The task for CEOs, therefore, is not simply to accelerate AI adoption but to ensure that the organization develops the institutional discipline to use it responsibly.
That may require rethinking executive structures altogether. As AI becomes embedded across business functions, organizations are beginning to establish dedicated leadership roles responsible for enterprise-wide AI strategy, governance, and workforce transformation. These leaders, often titled Chief AI Officer, are taking on the role of orchestrators of organizational change rather than just managing technology.
More broadly, CEOs must redesign incentives, decision rights, and workflows so that human expertise and AI capabilities complement rather than compete with one another.
Broaden The Horizon
The conversation around AI often centers on automation and cost reduction. That framing is too narrow.
“For me, AI is not only about increasing the bottom line,” says Czarny. “The bigger opportunity is asking how AI helps us accelerate our roadmap, improve execution, reduce friction, and prepare the organization for the next level.”

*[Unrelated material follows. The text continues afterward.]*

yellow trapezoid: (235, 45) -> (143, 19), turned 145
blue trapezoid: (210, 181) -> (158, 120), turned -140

Ultimately, AI will not determine which organizations outperform. Leaders of organizations that create lasting advantage will be those who redesign decision-making, invest in governance alongside technology, and cultivate employee habits that enable judgment in an environment where information is abundant but certainty remains scarce.

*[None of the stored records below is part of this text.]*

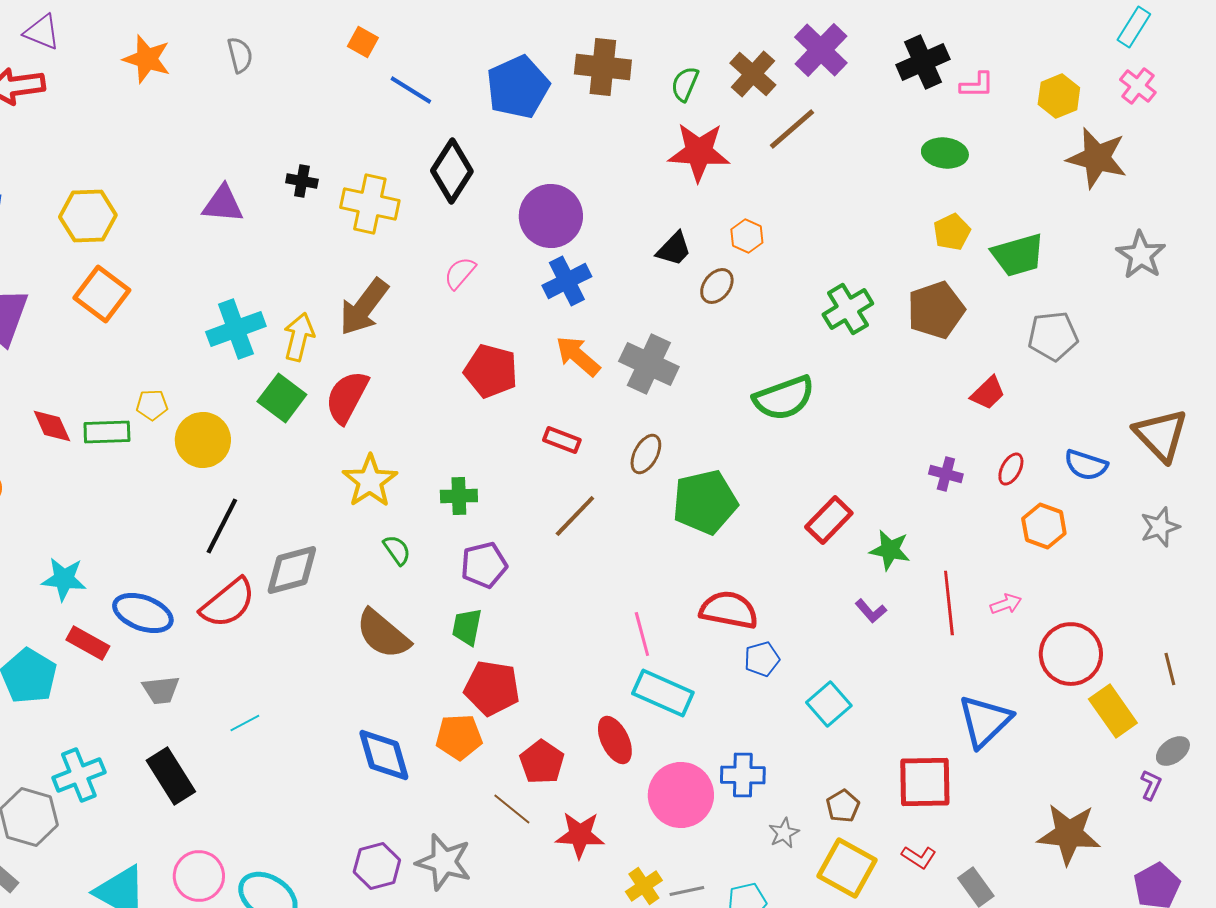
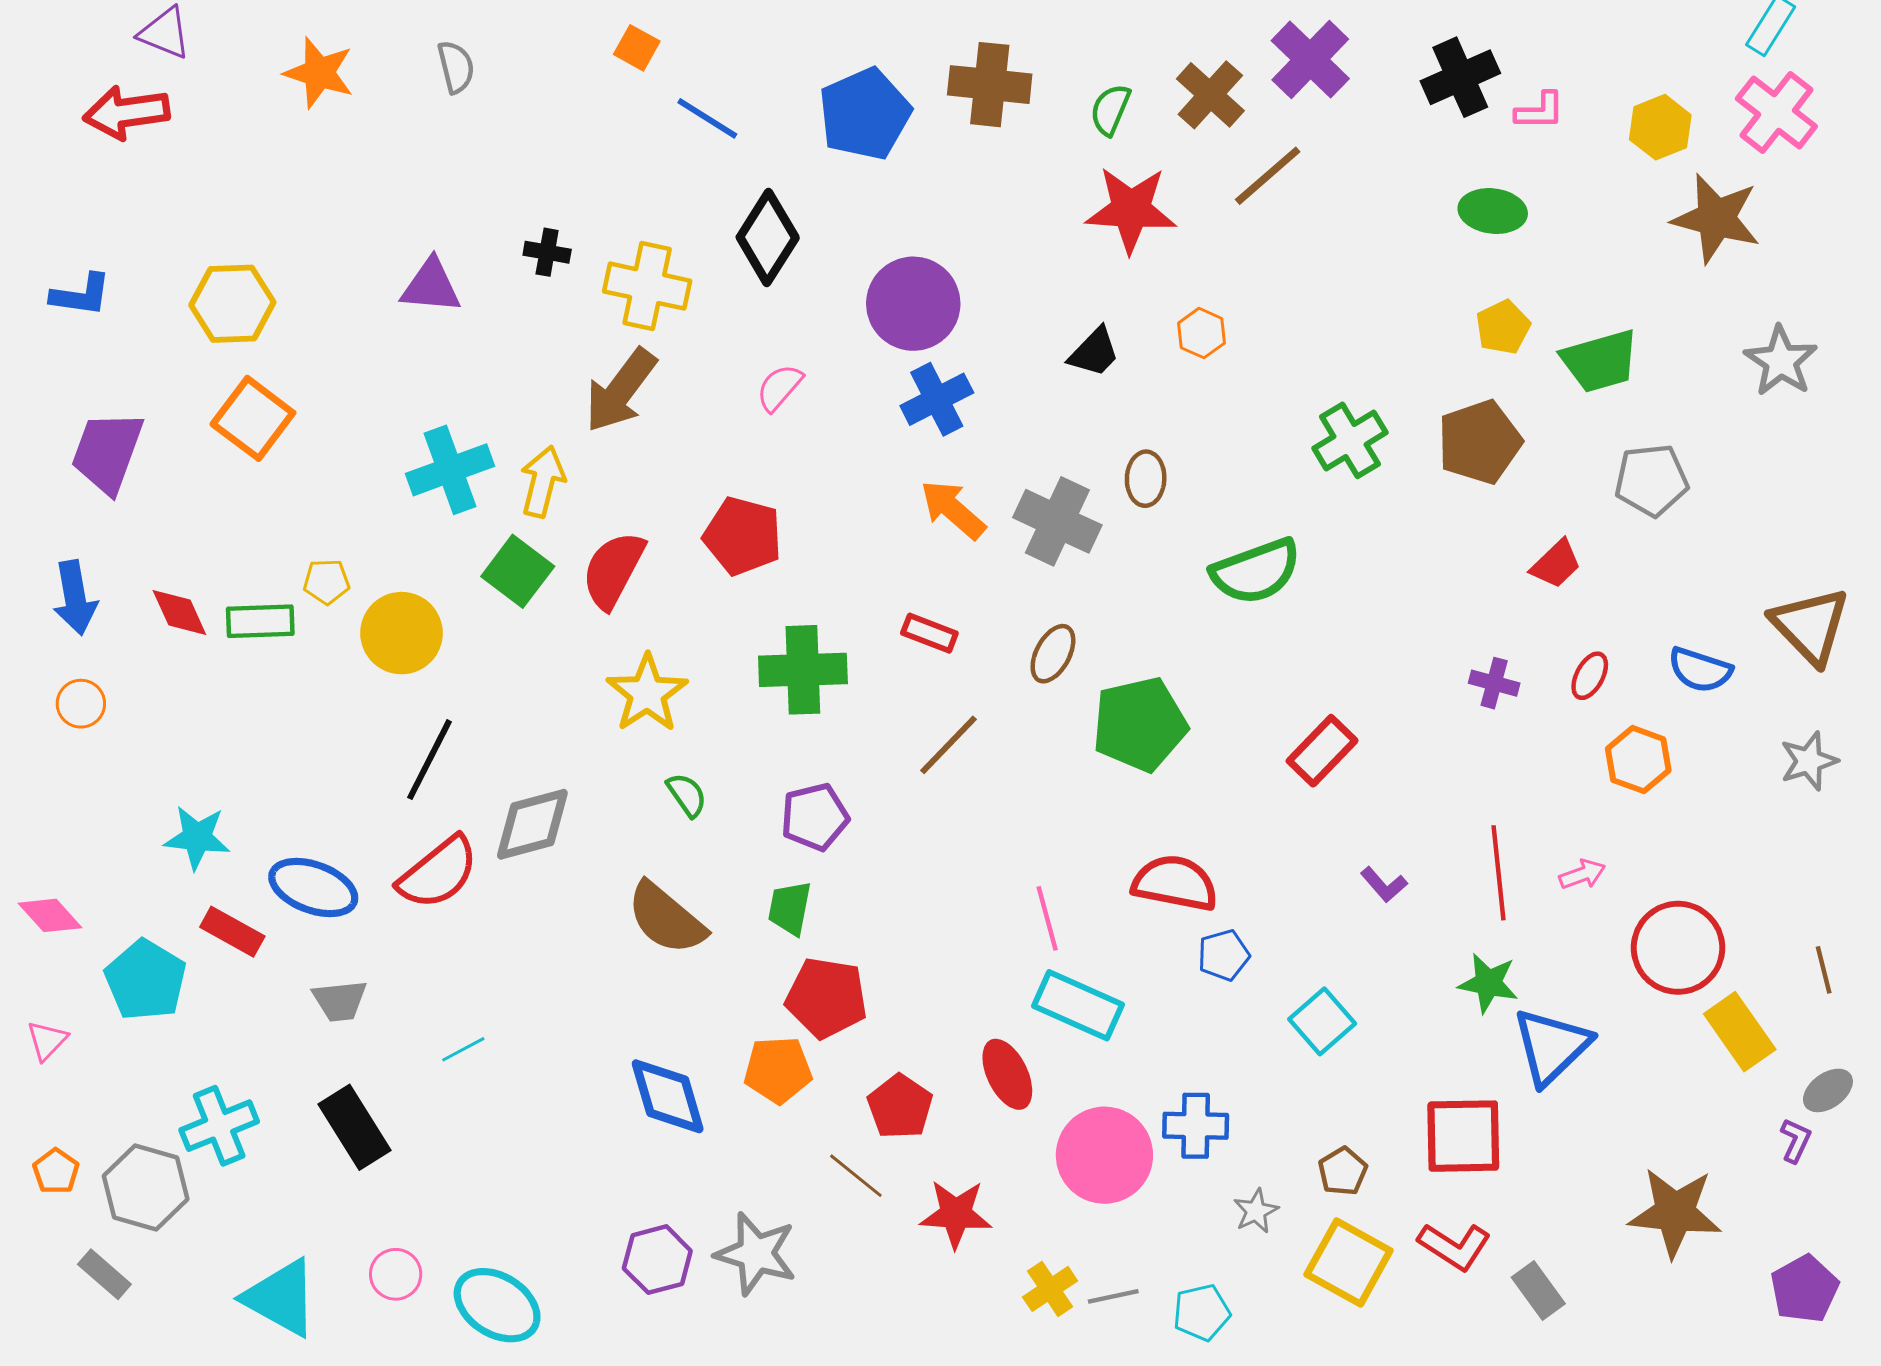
pink cross: (1138, 86) -> (1776, 112), size x1.5
brown ellipse: (717, 286) -> (1146, 479), moved, turned -36
brown arrow: (364, 307) -> (621, 390), moved
red pentagon: (491, 371) -> (743, 536), moved
green cross: (459, 496) -> (803, 670), moved, size x1.6
green star: (890, 550) -> (1488, 983), moved
red L-shape: (919, 857) -> (1454, 1246), size x1.4
pink circle: (199, 876) -> (396, 1274), size x0.7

“The tool doesn’t determine the outcome. The intention behind it does. And our job, as leaders, is to stay relentlessly curious—not just well-briefed.”
— Janine Seebeck, CEO of BeyondTrust
AI can accelerate tasks at an unprecedented scale. But it cannot determine what an organization should value, which risks are worth taking, or what future is worth building. It can be a force, but not the movement itself. Those remain fundamentally human decisions.
Ironically, as AI gets better, good judgment from leaders—not just their authority—may become the rarest and most valuable thing in business.
“The tool doesn’t determine the outcome,” Seebeck says. “The intention behind it does. And our job, as leaders, is to stay relentlessly curious—not just well-briefed.”
What CEOs Should Do |
| Redesign decision-making | Decide which decisions should stay human and which AI can automate. |
| Prioritize judgment | Validate AI outputs instead of relying on confident-looking answers. |
| Build AI Governance | Embed accountability, security, and oversight into AI deployment. |
| Rethink the operating model | Redesign workflows and incentives around human-AI collaboration. |
| Lead transformation, not adoption | Focus on creating new value with AI—not just improving efficiency. |
RESEARCH CONTEXT
This article is based on interviews with:
- Janine Seebeck, CEO, BeyondTrust
- Benny Czarny, Founder and CEO, OPSWAT
- Jessica Apotheker, Managing Director & Senior Partner, Boston Consulting Group (BCG)
Additional reporting draws on Dataiku’s 2026 CEO Confessions Study, which found that nearly four out of five CEOs believe their jobs could be at risk if they fail to deliver measurable AI outcomes. It also references Cisco’s Global CEO Study and AI Readiness Index, which reveal a growing gap between executive optimism about AI and organizations’ readiness in infrastructure, talent, and governance. Additionally, research by Boston University and Boston Consulting Group found that managers scrutinize AI-generated work less rigorously than human-produced work, highlighting the risk of overreliance on AI and the growing importance of human oversight.